Knoxville has been home to all sorts of couples in its 230-odd years, even back to the days of Blount Mansion, and the team of William and Mary (or Molsey) Blount—whose union is remembered with the fact that Maryville, named for her, is the seat of Blount County, named for him.
There have been hundreds of thousands of functional and dysfunctional couples in Knoxville history. But for Valentine’s Day, we thought we’d highlight a few that stand out.
1. Sue Boyd and Brig. Gen. William Sanders
She was at 19 a regionally famous singer, celebrated for her high, clear, soprano voice. She sometimes took it on the road in tours to other states, billed as “the Songbird of the South.” Daughter of a former mayor, she had grown up in Blount Mansion, the oldest house in the region. During the Civil War in 1861, her family leaned Confederate; in fact, her cousin was the famous rebel spy Belle Boyd, who spent several weeks in Knoxville in 1863, on the lam.

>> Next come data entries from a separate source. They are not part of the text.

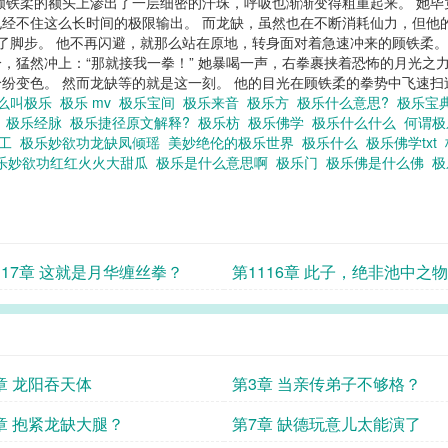
顾铁柔的额头上渗出了一层细密的汗珠，呼吸也渐渐变得粗重起来。 她
经不住这么长时间的极限输出。 而龙缺，虽然也在不断消耗仙力，但他
了脚步。 他不再闪避，就那么站在原地，转身面对着急速冲来的顾铁柔。
，猛然冲上：“那就接我一拳！” 她暴喝一声，右拳裹挟着恐怖的月光之力
变色。 然而龙缺等的就是这一刻。 他的目光在顾铁柔的拳势中飞速扫过
么叫极乐
极乐 mv
极乐宝间
极乐来音
极乐方
极乐什么意思?
极乐宝
妙
极乐经脉
极乐捷径原文解释?
极乐枋
极乐佛学
极乐什么什么
何谓
乐工
极乐妙欲功龙缺凤倾瑶
美妙绝伦的极乐世界
极乐什么
极乐佛学txt
乐妙欲功红红火火大甜瓜
极乐是什么意思啊
极乐门
极乐佛是什么佛
极
117章 这就是月华缠丝拳？
第1116章 此子，绝非池中之
章 龙阳吞天体
第3章 当亲传弟子不够格？
章 抱紧龙缺大腿？
第7章 缺德玩意儿太能演了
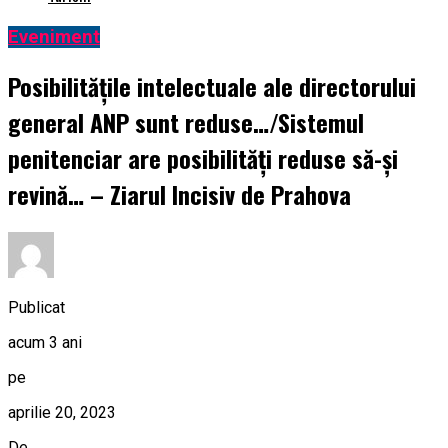
Eveniment
Posibilitățile intelectuale ale directorului
general ANP sunt reduse…/Sistemul
penitenciar are posibilități reduse să-și
revină… – Ziarul Incisiv de Prahova
Publicat
acum 3 ani
pe
aprilie 20, 2023
De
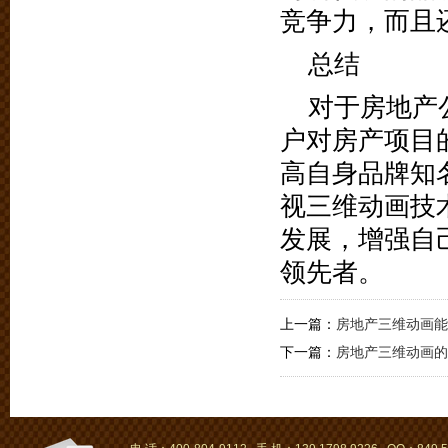
竞争力，而且
总结
对于房地产
户对房产项目
高自身品牌知
视三维动画技
发展，增强自
领先者。
上一篇：
房地产三维动画能
下一篇：
房地产三维动画的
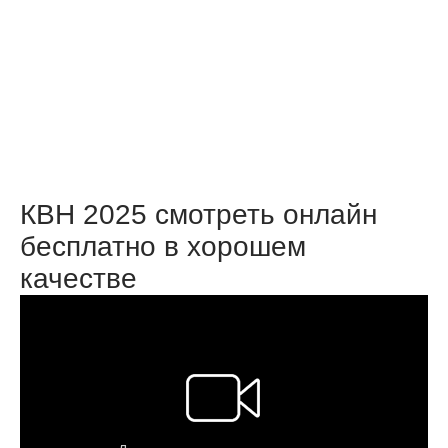
КВН 2025 смотреть онлайн
бесплатно в хорошем
качестве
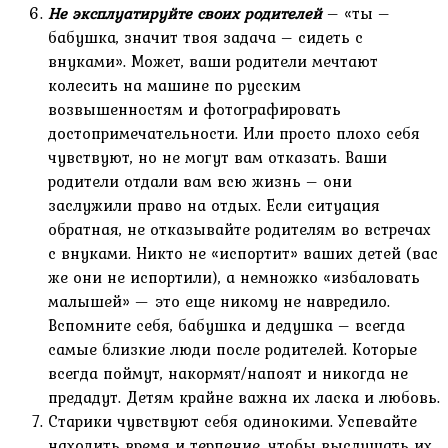
Не эксплуатируйте своих родителей
– «ты –
бабушка, значит твоя задача – сидеть с
внуками». Может, ваши родители мечтают
колесить на машине по русским
возвышенностям и фотографировать
достопримечательности. Или просто плохо себя
чувствуют, но не могут вам отказать. Ваши
родители отдали вам всю жизнь – они
заслужили право на отдых. Если ситуация
обратная, не отказывайте родителям во встречах
с внуками. Никто не «испортит» ваших детей (вас
же они не испортили), а немножко «избаловать
малышей» — это еще никому не навредило.
Вспомните себя, бабушка и дедушка – всегда
самые близкие люди после родителей. Которые
всегда поймут, накормят/напоят и никогда не
предадут. Детям крайне важна их ласка и любовь.
Старики чувствуют себя одинокими. Успевайте
находить время и терпение, чтобы выслушать их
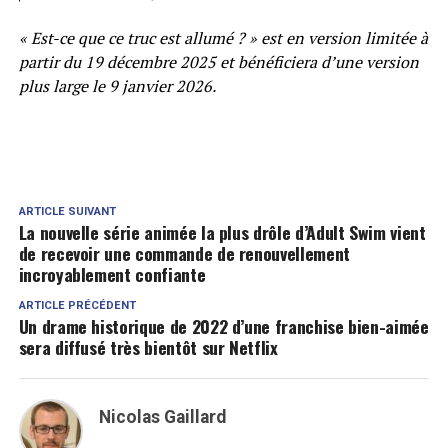
« Est-ce que ce truc est allumé ? » est en version limitée à
partir du 19 décembre 2025 et bénéficiera d’une version
plus large le 9 janvier 2026.
ARTICLE SUIVANT
La nouvelle série animée la plus drôle d’Adult Swim vient
de recevoir une commande de renouvellement
incroyablement confiante
ARTICLE PRÉCÉDENT
Un drame historique de 2022 d’une franchise bien-aimée
sera diffusé très bientôt sur Netflix
Nicolas Gaillard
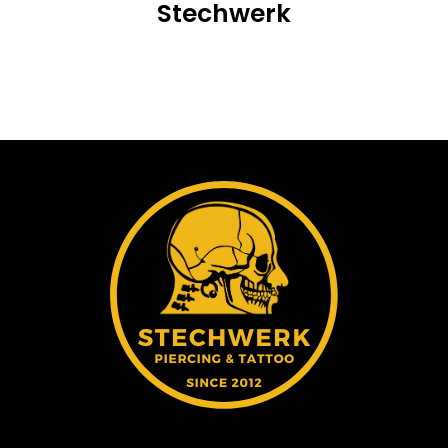
Stechwerk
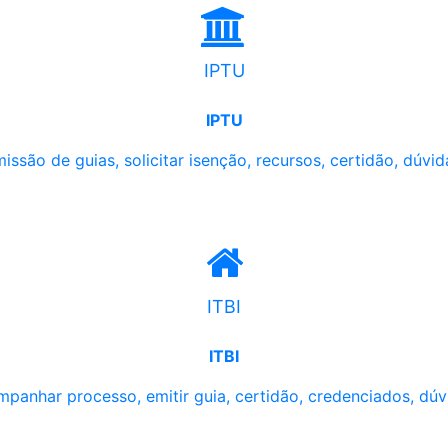
IPTU
IPTU
issão de guias, solicitar isenção, recursos, certidão, dúvid
ITBI
ITBI
panhar processo, emitir guia, certidão, credenciados, dúv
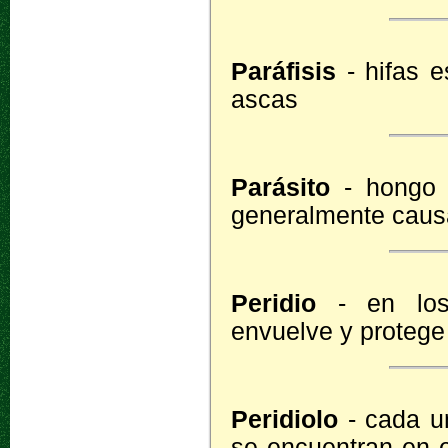
Paráfisis
- hifas e
ascas
Parásito
- hongo 
generalmente caus
Peridio
- en los 
envuelve y protege
Peridiolo
- cada un
se encuentran en e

Sue Boyd turned 19 during Union occupation. In the fall of 1863, it was a young Union officer who caught her eye. Recently promoted Brigadier General William Sanders, 30 years old, rode a white horse, and was regarded as the most charismatic of the Union commanders.
For a few weeks in the fall of 1863, something was going on between the two.
Despite his blue uniform, he was about as Southern as Sue was, and by some accounts they found time to go riding together. He had a girlfriend in Kentucky, but was impressed with Sue, and gave her one of his colonel’s epaulets as a keepsake.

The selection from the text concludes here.